From Casetext: Smarter Legal Research

Sch. Dist. of Phila. v. Frempong

COMMONWEALTH COURT OF PENNSYLVANIA
Jan 7, 2015
No. 356 C.D. 2014 (Pa. Cmmw. Ct. Jan. 7, 2015)

Opinion

No. 356 C.D. 2014

01-07-2015

School District of Philadelphia v. Agnes Frempong and Steve Frempong, Appellants


OPINION NOT REPORTED

MEMORANDUM OPINION

Agnes Frempong and Steve Frempong (Wife and Husband and collectively, Landowners) appeal pro se the order of the Philadelphia County Court of Common Pleas (trial court) granting the School District of Philadelphia's (School District) motion to quash their statutory appeal. We affirm.

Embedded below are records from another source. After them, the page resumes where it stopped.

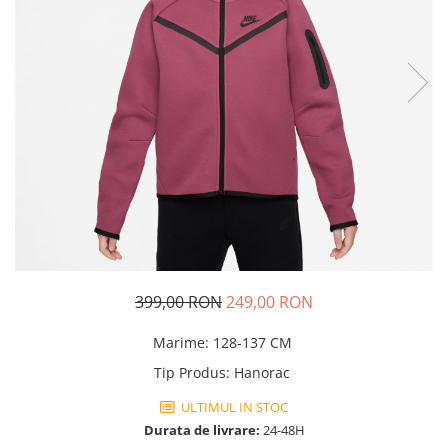
Tricouri copii
Pantaloni lungi copii
Bluze copii
Geci si veste copii
Pantaloni scurti Copii
Accesorii
Ingrijire incaltaminte
Sosete
Sepci
Rucsaci
Caciuli
399,00 RON
249,00 RON
Genti si borsete
Marime
:
128-137 CM
Tip Produs
:
Hanorac
ULTIMUL IN STOC
Durata de livrare:
24-48H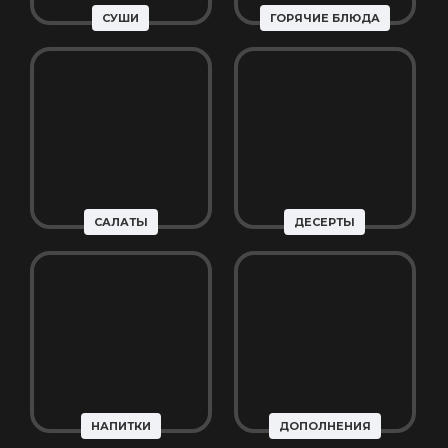
СУШИ
ГОРЯЧИЕ БЛЮДА
САЛАТЫ
ДЕСЕРТЫ
НАПИТКИ
ДОПОЛНЕНИЯ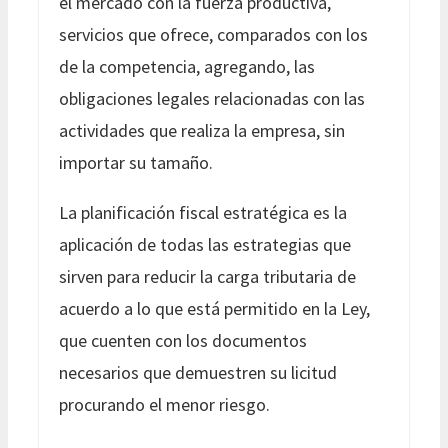
el mercado con la fuerza productiva,
servicios que ofrece, comparados con los
de la competencia, agregando, las
obligaciones legales relacionadas con las
actividades que realiza la empresa, sin
importar su tamaño.
La planificación fiscal estratégica es la
aplicación de todas las estrategias que
sirven para reducir la carga tributaria de
acuerdo a lo que está permitido en la Ley,
que cuenten con los documentos
necesarios que demuestren su licitud
procurando el menor riesgo.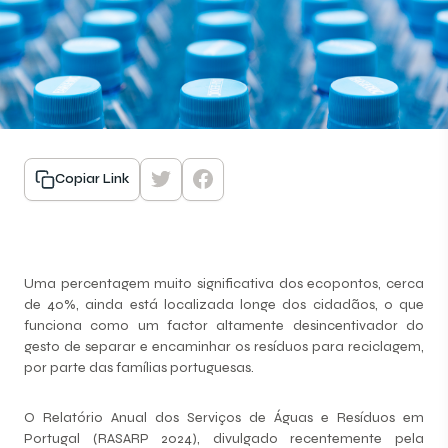
Copiar Link
Uma percentagem muito significativa dos ecopontos, cerca
de 40%, ainda está localizada longe dos cidadãos, o que
funciona como um factor altamente desincentivador do
gesto de separar e encaminhar os resíduos para reciclagem,
por parte das famílias portuguesas.
O Relatório Anual dos Serviços de Águas e Resíduos em
Portugal (RASARP 2024), divulgado recentemente pela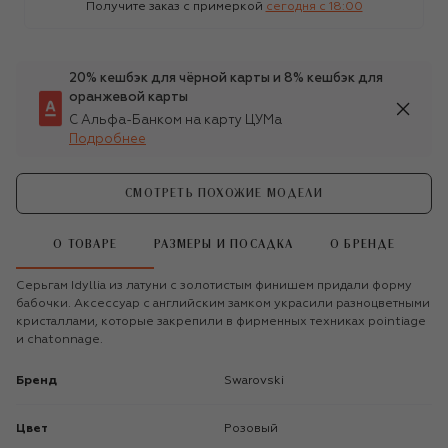
Получите заказ с примеркой
сегодня c 18:00
20% кешбэк для чёрной карты и 8% кешбэк для
оранжевой карты
С Альфа-Банком на карту ЦУМа
Подробнее
СМОТРЕТЬ ПОХОЖИЕ МОДЕЛИ
О ТОВАРЕ
РАЗМЕРЫ И ПОСАДКА
О БРЕНДЕ
Серьгам Idyllia из латуни с золотистым финишем придали форму
бабочки. Аксессуар с английским замком украсили разноцветными
кристаллами, которые закрепили в фирменных техниках pointiage
и chatonnage.
Бренд
Swarovski
Цвет
Розовый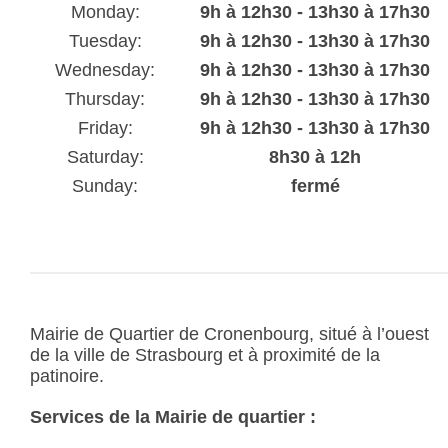
Monday:
9h à 12h30 - 13h30 à 17h30
Tuesday:
9h à 12h30 - 13h30 à 17h30
Wednesday:
9h à 12h30 - 13h30 à 17h30
Thursday:
9h à 12h30 - 13h30 à 17h30
Friday:
9h à 12h30 - 13h30 à 17h30
Saturday:
8h30 à 12h
Sunday:
fermé
Mairie de Quartier de Cronenbourg, situé à l’ouest
de la ville de Strasbourg et à proximité de la
patinoire.
Services de la Mairie de quartier :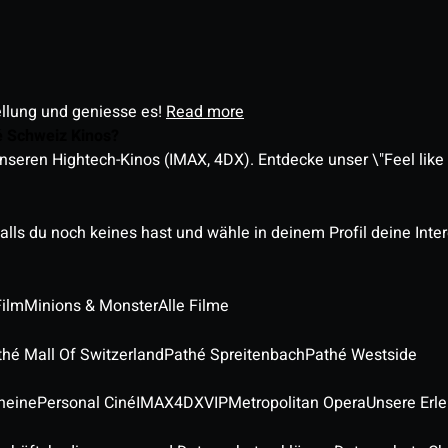
ellung und geniesse es!
Read more
é Schweiz Kinos?
nseren Hightech-Kinos (IMAX, 4DX). Entdecke unser \"Feel like a
alls du noch keines hast und wähle in deinem Profil deine Inte
Film
Minions & Monster
Alle Filme
thé Mall Of Switzerland
Pathé Spreitenbach
Pathé Westside
heine
Personal Ciné
IMAX
4DX
VIP
Metropolitan Opera
Unsere Erl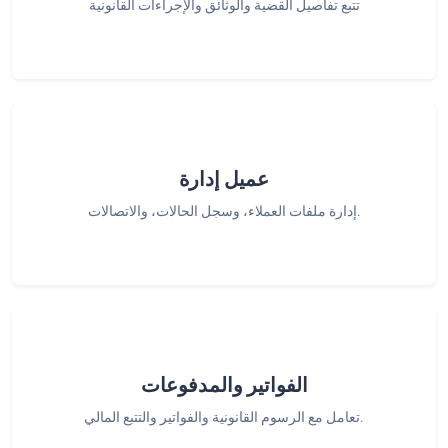
تتبع تفاصيل القضية والوثائق والإجراءات القانونية
عميل إدارة
إدارة ملفات العملاء، وسجل الحالات، والاتصالات.
الفواتير والمدفوعات
تعامل مع الرسوم القانونية والفواتير والتتبع المالي.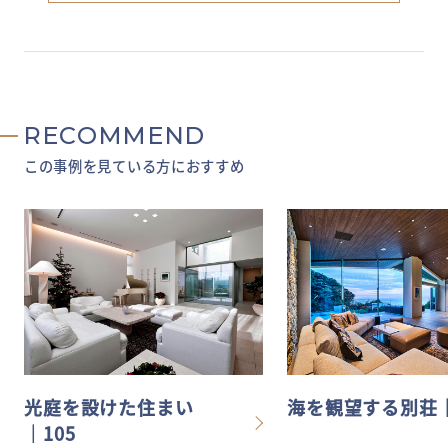
RECOMMEND
この事例を見ている方におすすめ
光庭を設けた住まい
海を観望する別荘｜
│105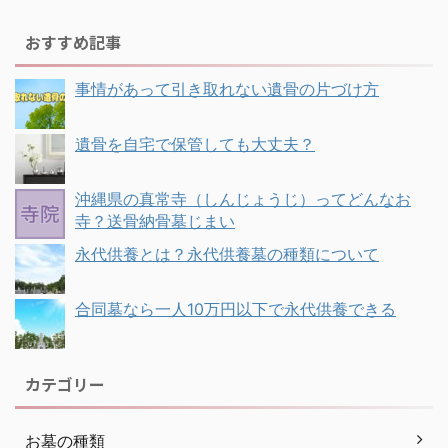
おすすめ記事
事情があって引き取れない遺骨の片づけ方
遺骨を自宅で保管しても大丈夫？
沖縄県の真常寺（しんじょうじ）ってどんなお
寺？送骨納骨墓じまい
永代供養とは？永代供養墓の種類について
合同墓なら一人10万円以下で永代供養できる
カテゴリー
お墓の種類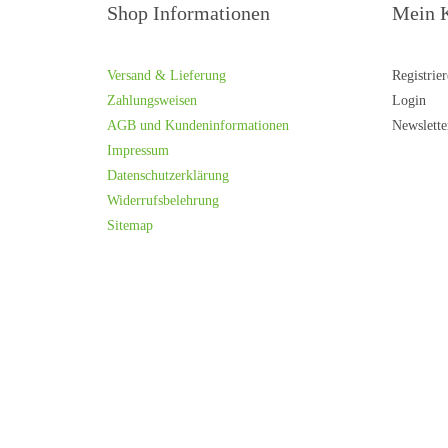
Shop Informationen
Mein 
Versand & Lieferung
Registrie
Zahlungsweisen
Login
AGB und Kundeninformationen
Newslette
Impressum
Datenschutzerklärung
Widerrufsbelehrung
Sitemap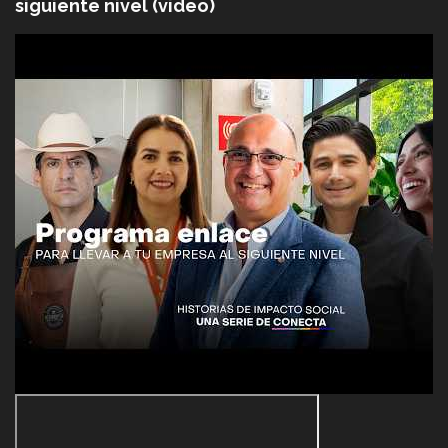
siguiente nivel (video)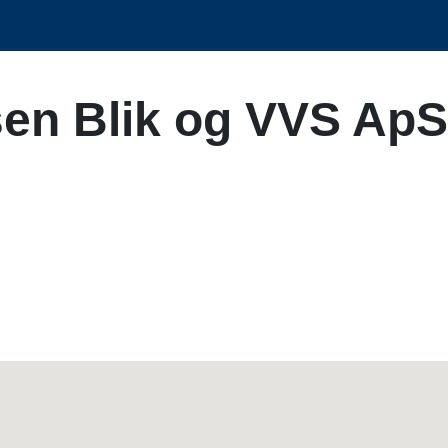
en Blik og VVS ApS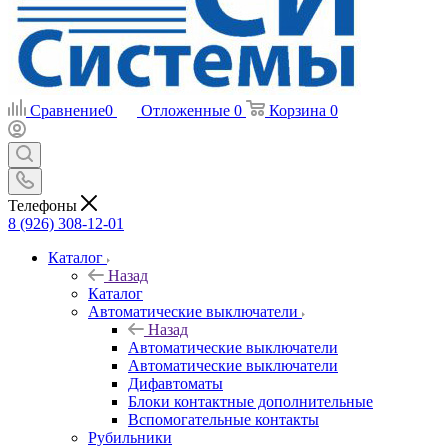
Сравнение
0
Отложенные
0
Корзина
0
Телефоны
8 (926) 308-12-01
Каталог
Назад
Каталог
Автоматические выключатели
Назад
Автоматические выключатели
Автоматические выключатели
Дифавтоматы
Блоки контактные дополнительные
Вспомогательные контакты
Рубильники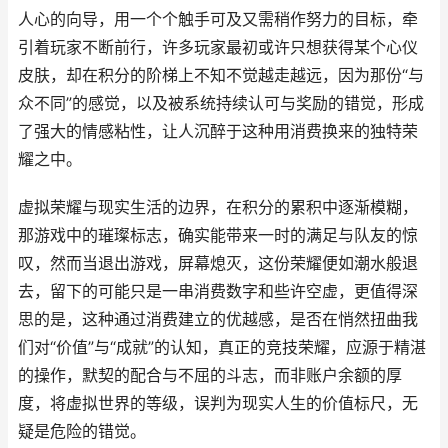
人心的向导，用一个个触手可及又需稍作努力的目标，牵
引着玩家不断前行，许多玩家最初或许只想获得某个心仪
皮肤，却在积分的阶梯上不知不觉越走越远，因为那份“与
众不同”的感觉，以及被系统持续认可与奖励的错觉，形成
了强大的情感粘性，让人沉醉于这种用消费换来的独特荣
耀之中。
虚拟荣耀与现实生活的边界，在积分的累积中逐渐模糊，
那游戏中的璀璨标志，确实能带来一时的满足与队友的惊
叹，然而当退出游戏，屏幕熄灭，这份荣耀便如潮水般退
去，留下的可能只是一串消费数字和些许空虚，更值得深
思的是，这种通过消费建立的优越感，是否在悄然扭曲我
们对“价值”与“成就”的认知，真正的竞技荣耀，应源于精湛
的操作，默契的配合与不屈的斗志，而非账户余额的厚
度，将虚拟世界的等级，误判为现实人生的价值标尺，无
疑是危险的错觉。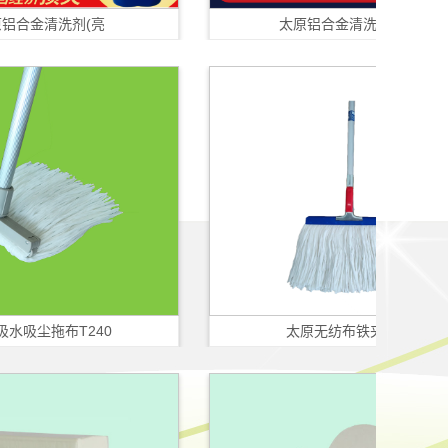
洗剂(亮
太原铝合金清洗剂（砂
布T240
太原无纺布铁夹拖把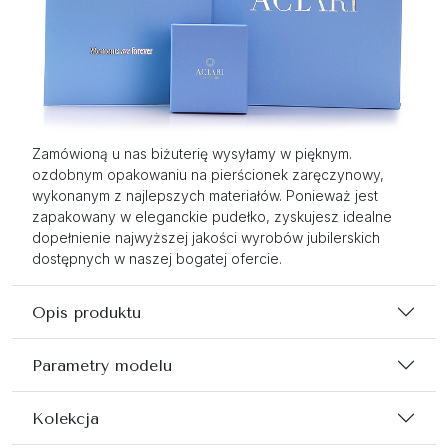
Zamówioną u nas biżuterię wysyłamy w pięknym.
ozdobnym opakowaniu na pierścionek zaręczynowy,
wykonanym z najlepszych materiałów. Ponieważ jest
zapakowany w eleganckie pudełko, zyskujesz idealne
dopełnienie najwyższej jakości wyrobów jubilerskich
dostępnych w naszej bogatej ofercie.
Opis produktu
Parametry modelu
Kolekcja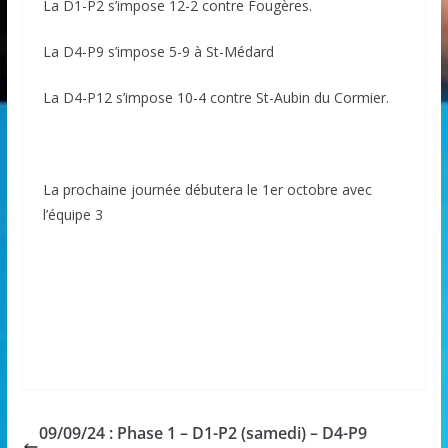
La D1-P2 s’impose 12-2 contre Fougères.
La D4-P9 s’impose 5-9 à St-Médard
La D4-P12 s’impose 10-4 contre St-Aubin du Cormier.
La prochaine journée débutera le 1er octobre avec
l’équipe 3
09/09/24 : Phase 1 – D1-P2 (samedi) – D4-P9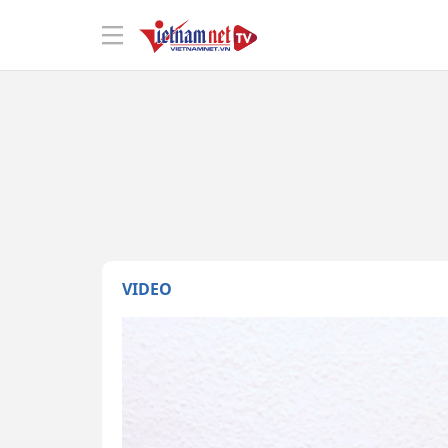
VIDEO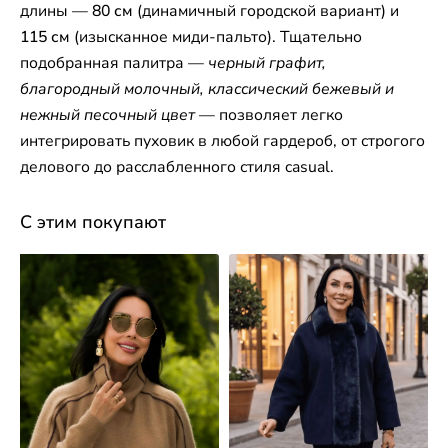
длины —
80 см
(динамичный городской вариант) и
115 см
(изысканное миди-пальто). Тщательно
подобранная палитра —
черный графит,
благородный молочный, классический бежевый и
нежный песочный цвет
— позволяет легко
интегрировать пуховик в любой гардероб, от строгого
делового до расслабленного стиля casual.
С этим покупают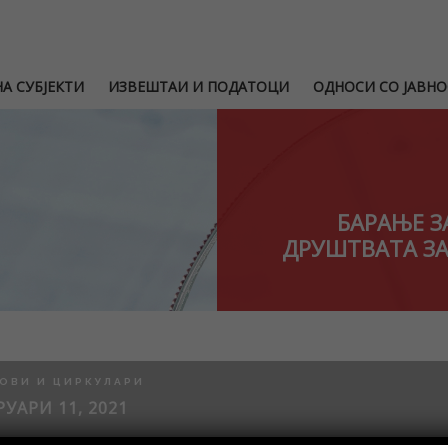
А СУБЈЕКТИ
ИЗВЕШТАИ И ПОДАТОЦИ
ОДНОСИ СО ЈАВНО
БАРАЊЕ З
ДРУШТВАТА ЗА
ОВИ И ЦИРКУЛАРИ
УАРИ 11, 2021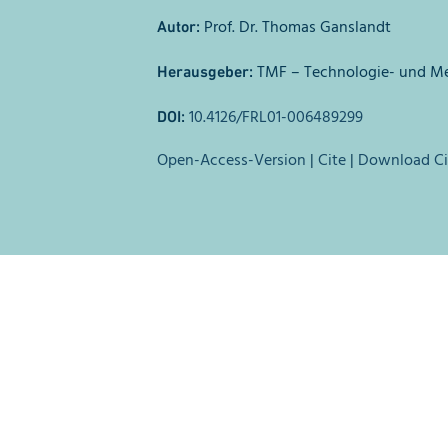
Prof. Dr. Thomas Ganslandt
Autor:
TMF – Technologie- und Met
Herausgeber:
10.4126/FRL01-006489299
DOI:
Open-Access-Version
|
Cite
|
Download Ci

Landowners own a parcel of property at 5528 Crowson Street in the City of Philadelphia (City). On an unspecified date, Landowners filed a petition with the City's Board of Revision of Taxes (Board) seeking a nunc pro tunc appeal of the property's valuation for the years 1985 through 1996. The Board held a public hearing on Landowners' petition on March 12, 2013, and denied the nunc pro tunc petition the following day. Landowners appealed the Board's decision to the trial court.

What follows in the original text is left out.